After checking out the tiger cave- we searched for the trail up the mountain.

The trail head.  (Note- Nathan just now told me about Purple Mountain in Nanjing, China that he wants to visit which has 392 steps which he now claims to be "child's play") 

The stairs up.  After the first several hundred- my legs were rubbery and I started feeling nauseous and dizzy.  I am quite honestly surprised that I ever made it to the top.

Very cute temple guards requesting payment of bananas from those who wish to pass and climb the stairs past them.

We made it up!  And the view was spectacular!

As was the temple, itself.

Our original plan had been to stay in Krabitown for just a few nights before going to Koh Phi Phi island but that quickly changed after investigating the lodging prices there.  For example, we are paying 450 Baht (15 USD) now for a room with AC, a tv and wifi.  The going rate in Phi Phi is 1,200 (40 USD) for a room with a fan- and this is the lowest price in the low-season.  Hard to believe that it would be double or triple that amount in high season.  So we decided to stay where we are and take a day trip to the island to snorkel and sight-see.
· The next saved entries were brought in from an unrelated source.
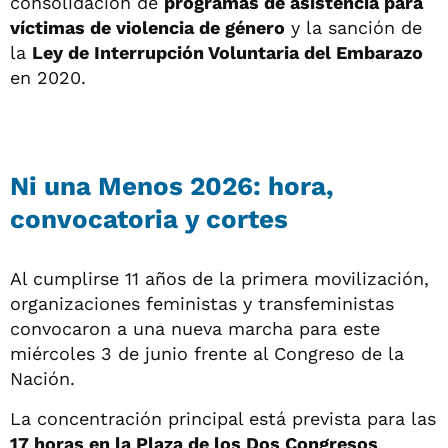
consolidación de
programas de asistencia para
víctimas de violencia de género
y la sanción de
la
Ley de Interrupción Voluntaria del Embarazo
en 2020.
Ni una Menos 2026: hora,
convocatoria y cortes
Al cumplirse 11 años de la primera movilización,
organizaciones feministas y transfeministas
convocaron a una nueva marcha para este
miércoles 3 de junio frente al Congreso de la
Nación.
La concentración principal está prevista para las
17 horas en la Plaza de los Dos Congresos
,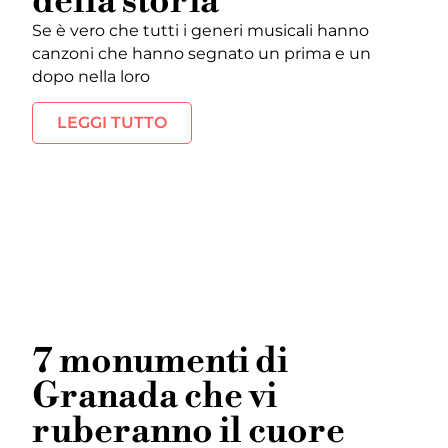
della storia
Se è vero che tutti i generi musicali hanno
canzoni che hanno segnato un prima e un
dopo nella loro
LEGGI TUTTO
7 monumenti di
Granada che vi
ruberanno il cuore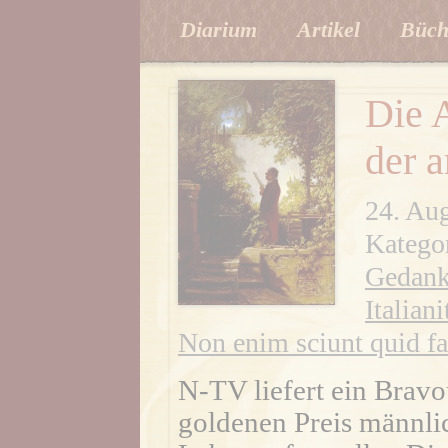
Diarium
Artikel
Büch
Die 
der 
24. Au
Katego
Gedank
Italian
Non enim sciunt quid fa
N-TV liefert ein Bravo
goldenen Preis männli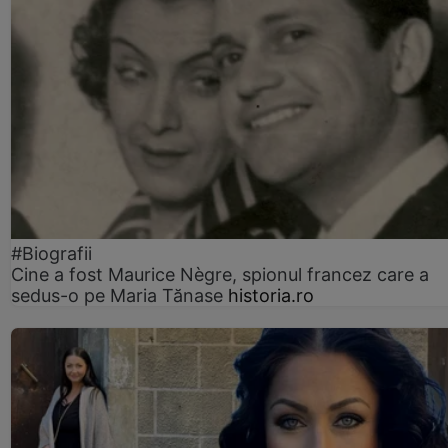
#Biografii
Cine a fost Maurice Nègre, spionul francez care a
sedus-o pe Maria Tănase
historia.ro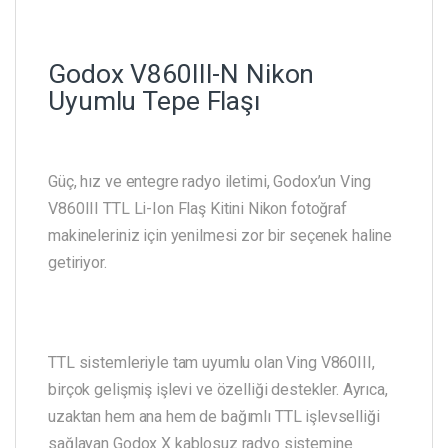
Godox V860III-N Nikon
Uyumlu Tepe Flaşı
Güç, hız ve entegre radyo iletimi, Godox’un Ving
V860III TTL Li-Ion Flaş Kitini Nikon fotoğraf
makineleriniz için yenilmesi zor bir seçenek haline
getiriyor.
TTL sistemleriyle tam uyumlu olan Ving V860III,
birçok gelişmiş işlevi ve özelliği destekler. Ayrıca,
uzaktan hem ana hem de bağımlı TTL işlevselliği
sağlayan Godox X kablosuz radyo sistemine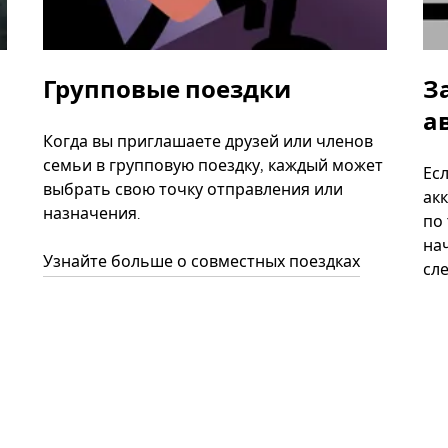
Групповые поездки
З
а
Когда вы приглашаете друзей или членов
семьи в групповую поездку, каждый может
Ес
выбрать свою точку отправления или
акк
назначения.
по
нач
Узнайте больше о совместных поездках
сл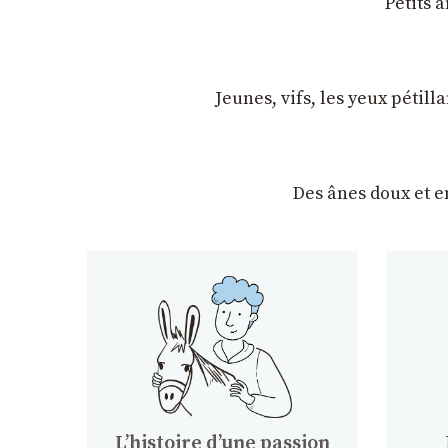
Petits 
Jeunes, vifs, les yeux pétil
Des ânes doux et 
Lʼhistoire dʼune passion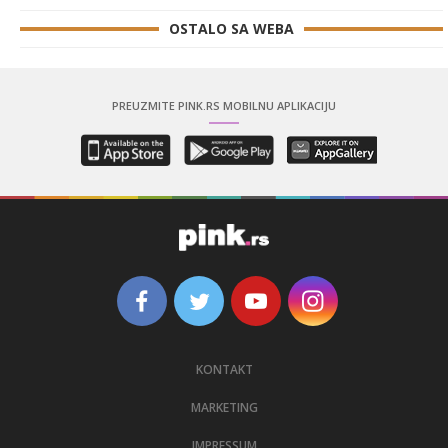
OSTALO SA WEBA
PREUZMITE PINK.RS MOBILNU APLIKACIJU
KONTAKT
MARKETING
IMPRESSUM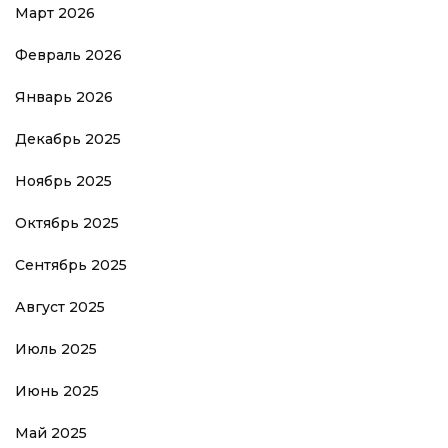
Март 2026
Февраль 2026
Январь 2026
Декабрь 2025
Ноябрь 2025
Октябрь 2025
Сентябрь 2025
Август 2025
Июль 2025
Июнь 2025
Май 2025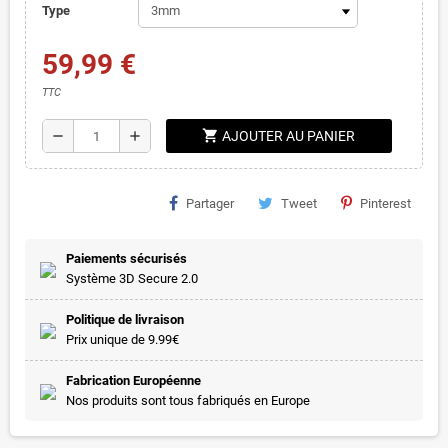
Type
59,99 €
TTC
shopping_cart
remove
add
AJOUTER AU PANIER
Partager
Tweet
Pinterest
Paiements sécurisés
Système 3D Secure 2.0
Politique de livraison
Prix unique de 9.99€
Fabrication Européenne
Nos produits sont tous fabriqués en Europe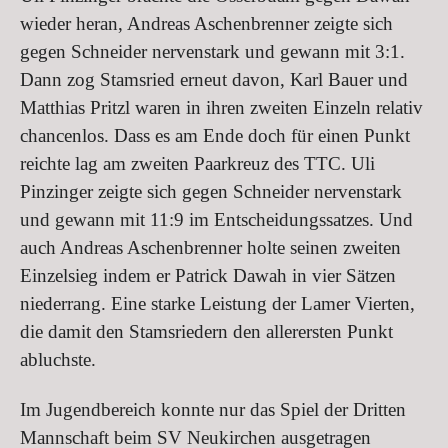
wieder heran, Andreas Aschenbrenner zeigte sich
gegen Schneider nervenstark und gewann mit 3:1.
Dann zog Stamsried erneut davon, Karl Bauer und
Matthias Pritzl waren in ihren zweiten Einzeln relativ
chancenlos. Dass es am Ende doch für einen Punkt
reichte lag am zweiten Paarkreuz des TTC. Uli
Pinzinger zeigte sich gegen Schneider nervenstark
und gewann mit 11:9 im Entscheidungssatzes. Und
auch Andreas Aschenbrenner holte seinen zweiten
Einzelsieg indem er Patrick Dawah in vier Sätzen
niederrang. Eine starke Leistung der Lamer Vierten,
die damit den Stamsriedern den allerersten Punkt
abluchste.
Im Jugendbereich konnte nur das Spiel der Dritten
Mannschaft beim SV Neukirchen ausgetragen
I cannot express how beautiful this island is.  It was in the film The Beach, which apparently has caused the island to triple in development since the 2000 film.  Still, the water and limestone cliffs are spell-binding.

We went snorkeling in a few spots around the island but it wasn't as good as the snorkel trip that we had taken with Shane, Sarah and Morgan in Koh Tao.  Apparently, Koh Phi Phi's waters are still recovering from the Banda Aceh tsunami that hit the island in 2004.  I guess between the tsunami and the massive number of tourists- the reefs and ocean life are struggling.  But, we still saw a number of beautiful fish including one of my favorites- the parrot fish.  

I love this photo- it sums up the beauty of the Andaman Coast.

Maya Beach where the movie The Beach was filmed.

And that brings me to now- sitting in the hostel's cafe while Nate fine tunes our upcoming trip to China.  We leave tomorrow for Phuket and from there, fly into Guangzhou.  I feel that staying in a bamboo hut right on the beach seems like the perfect way to end our 6 weeks in Thailand- so that's where we'll be by the time you read this.